On August 23, 2013, Watford had a call pass to attend the law library for an hour
and a half (Doc. 49-1 at p. 21). Before going to the library, Watford and other inmates
were placed in a bullpen area for about 45 minutes (Id.). Once the inmates arrived in the
law library, they were given an assigned seat and were not allowed to get up (Id. at p. 23).
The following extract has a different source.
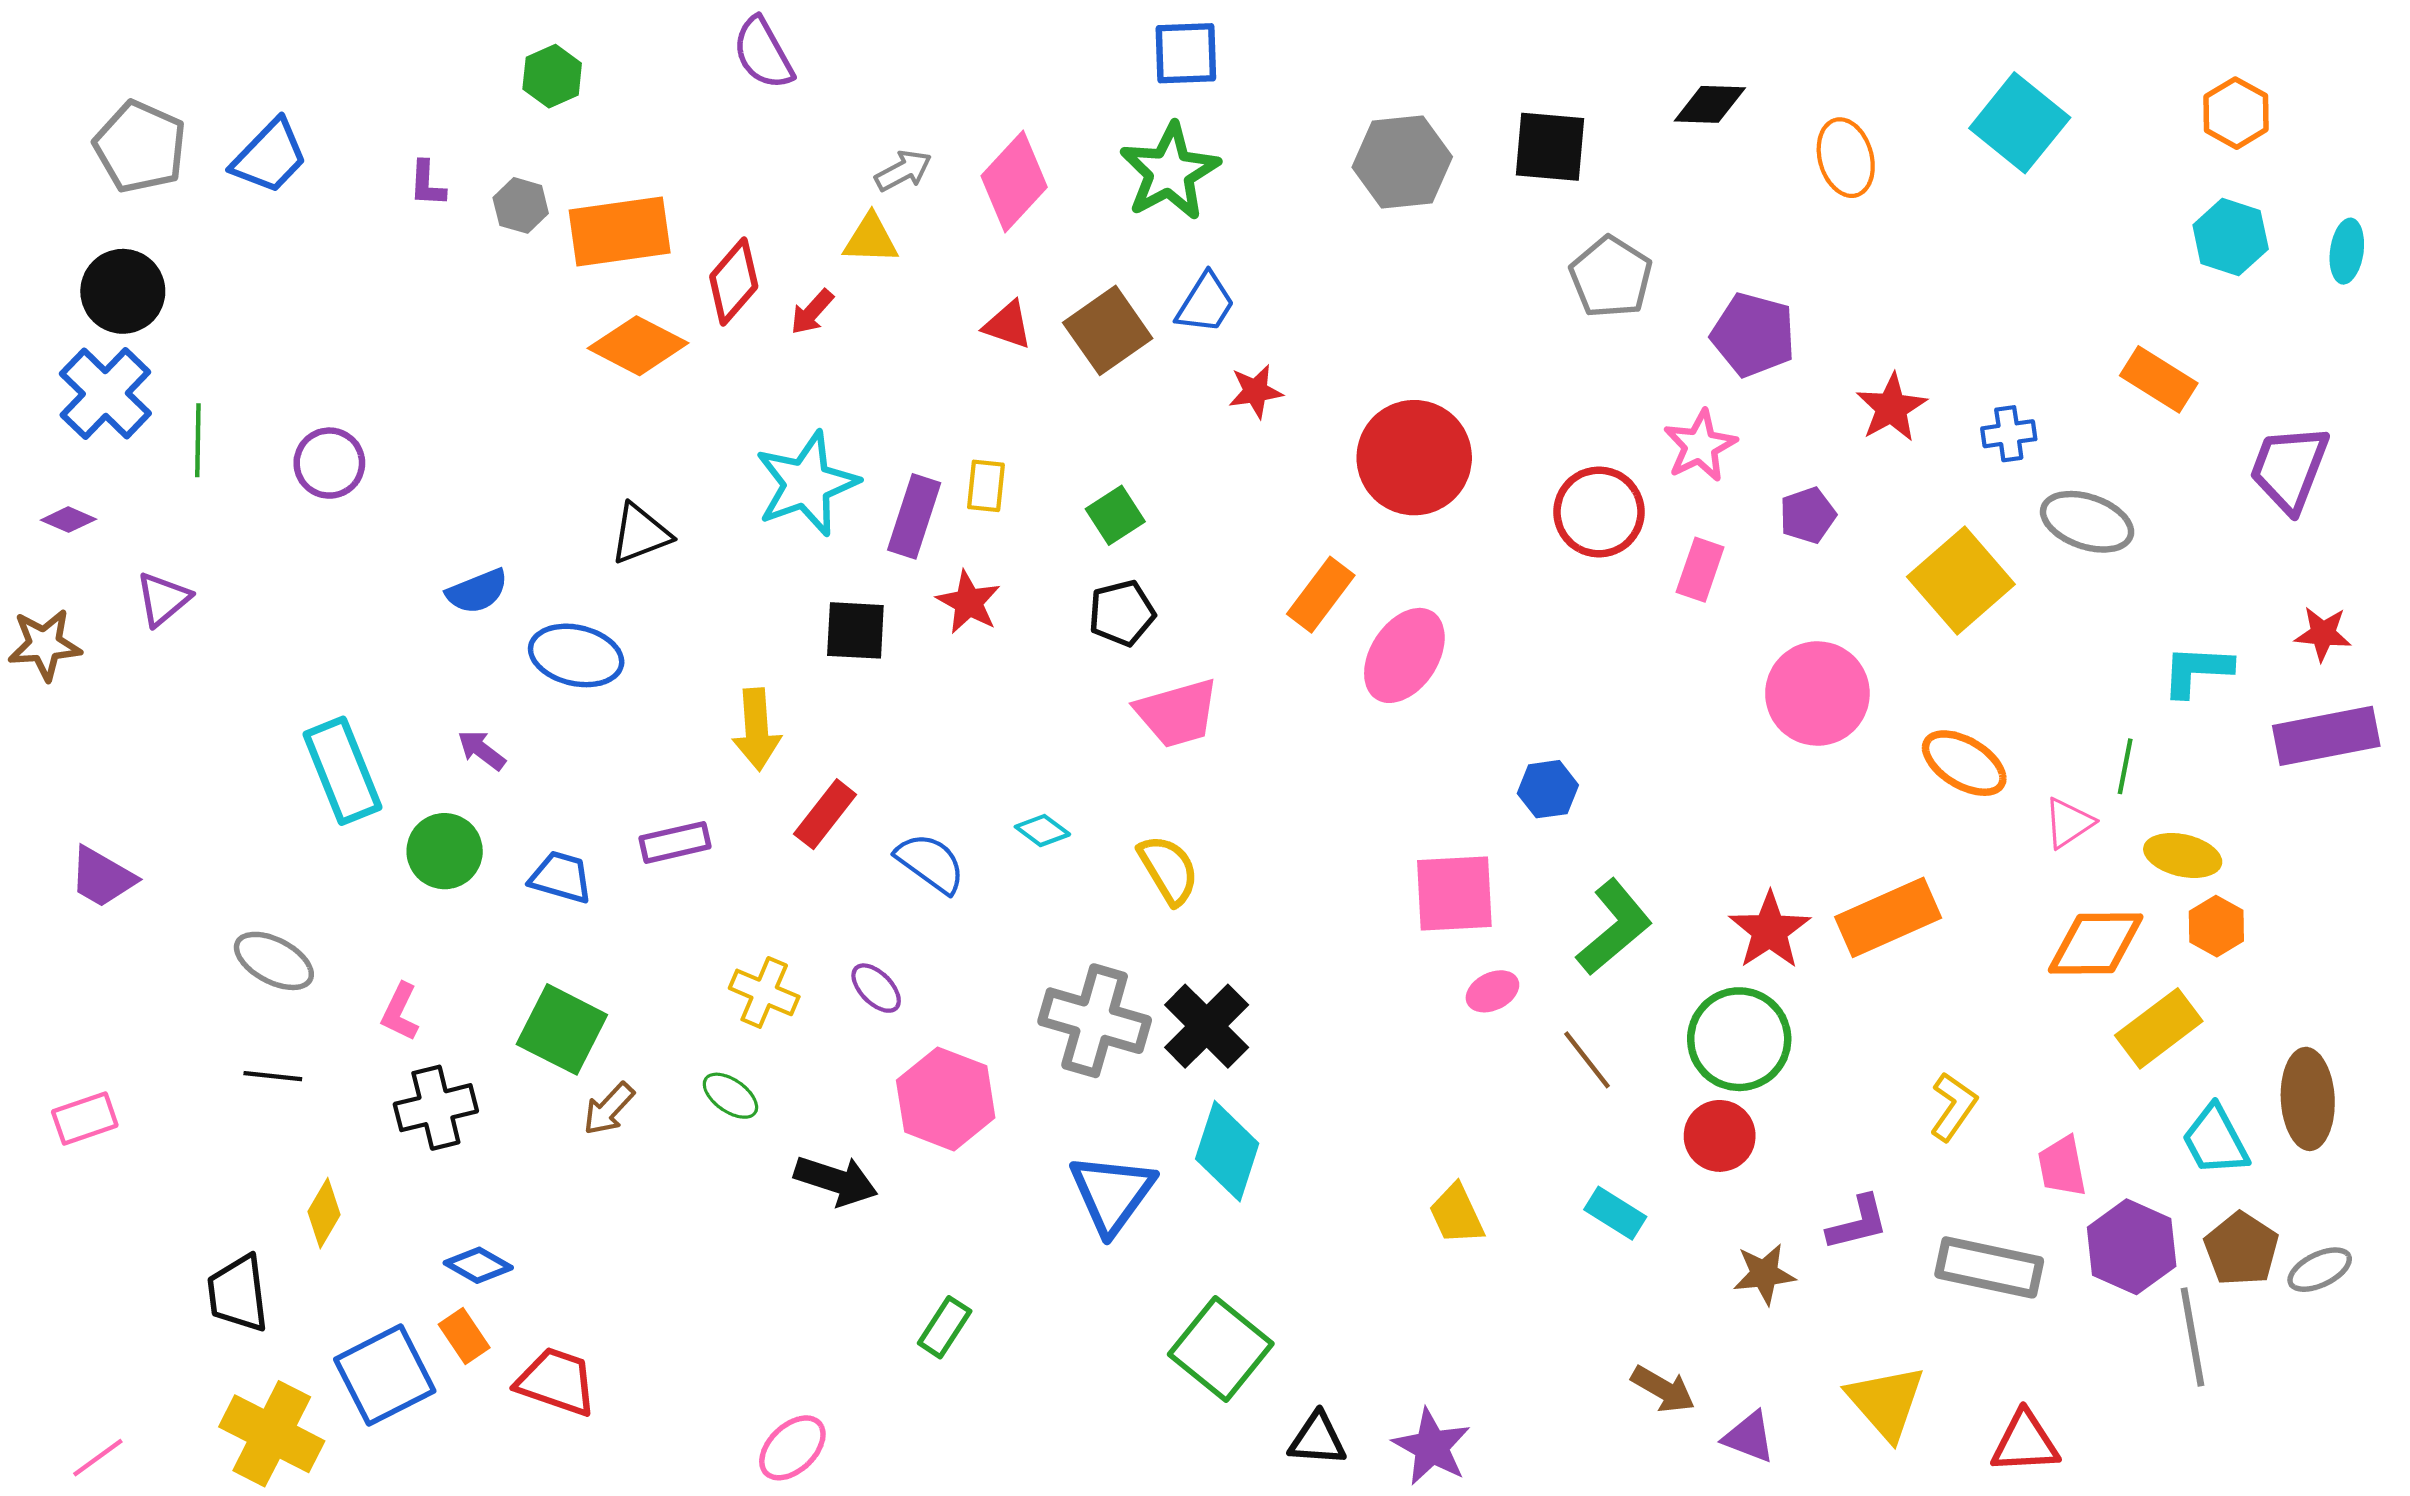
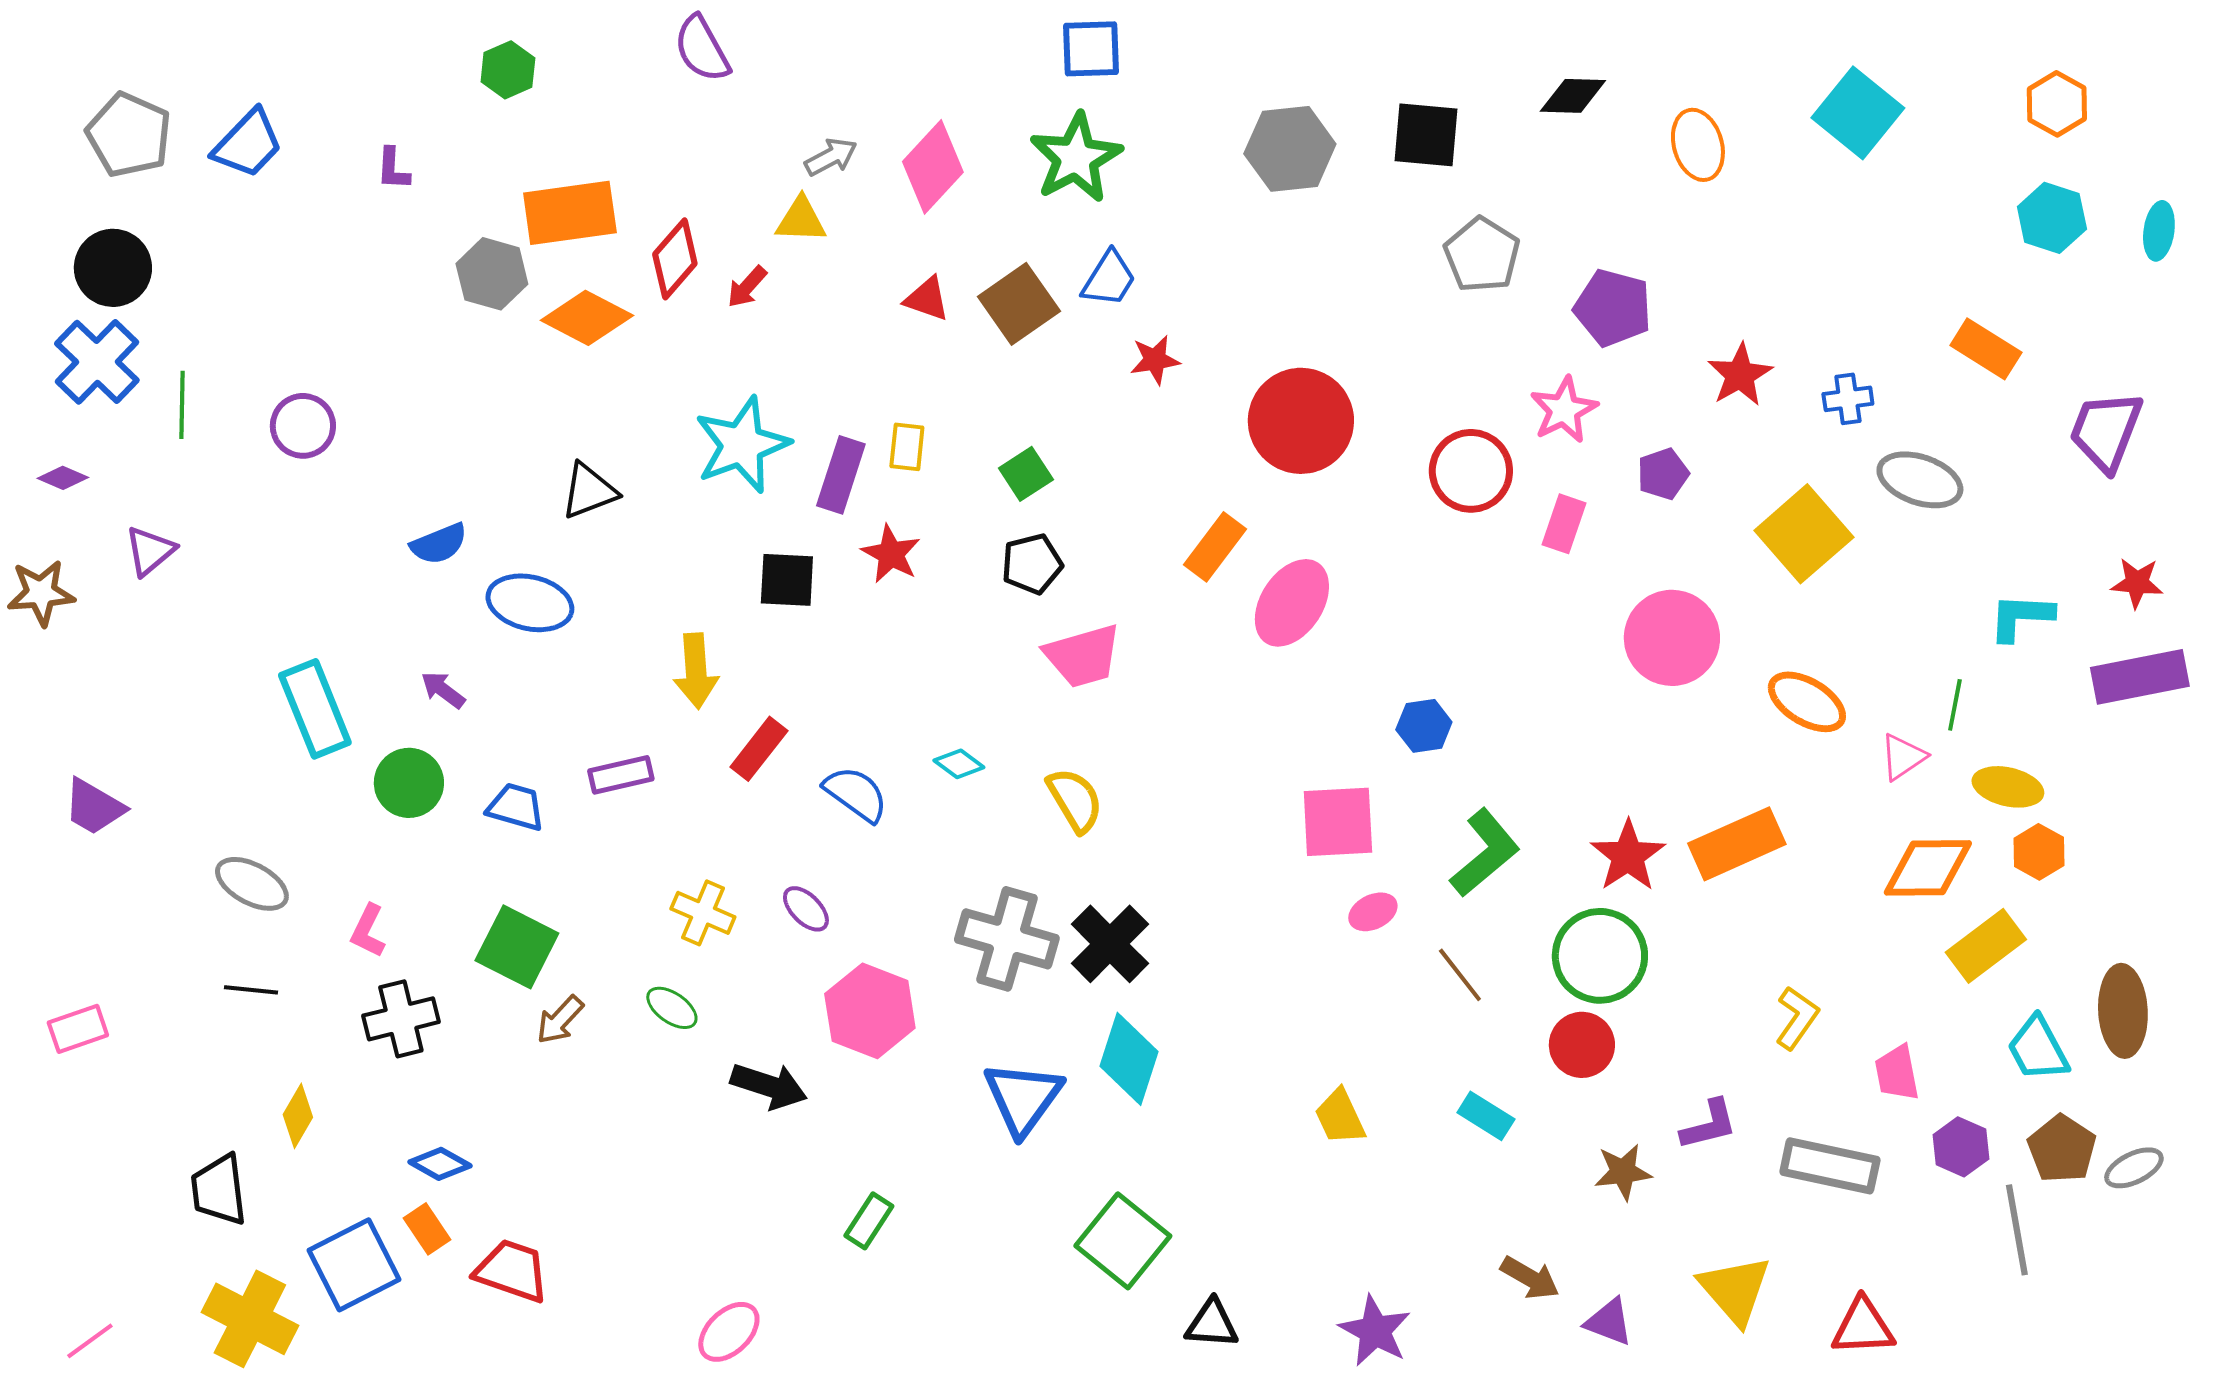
gray hexagon: (521, 205) -> (492, 274), moved, size x1.4
purple hexagon: (2132, 1247) -> (1961, 1147), size x0.7
purple star: (1432, 1447) -> (1375, 1331), moved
Watford testified that inmates were not allowed to leave the law library to use the
bathroom (Id. at pp. 24-25).
About 15 minutes after entering the law library, Watford felt the urge to use the
bathroom and had a burning sensation in his side and kidney area (Id. at 29). He also had
spasms in his bowels and pain in his stomach (Id.). Watford testified that he told
Defendant Kellie Ellis that he needed to use the restroom, but she told him “no, you just
got here.” (Id. at p. 30). Defendants Brad Bramlett and Tonya Knust, assistant paralegals,
also told him no (Id.). Watford then “just sat there and suffered” until he could return to
his cell (Id. at pp. 32-33).
Defendant Ellis attested that prior to about May or June 2013, inmates could freely
walk around the library and use the restroom without permission (Doc. 49-2). The policy
changed, however, when inmates were found destroying and defacing law books and
2
H. pylori is a bacterial stomach infection that can cause abdominal pain, nausea, loss of appetite, bloating,
frequent burping, and unintentional weight loss. See Helicobacter pylori (H. pylori) infection, MAYO CLINIC,
https://www.mayoclinic.org/diseases-conditions/h-pylori/symptoms-causes/syc-20356171 (last visited
Sept. 11, 2019).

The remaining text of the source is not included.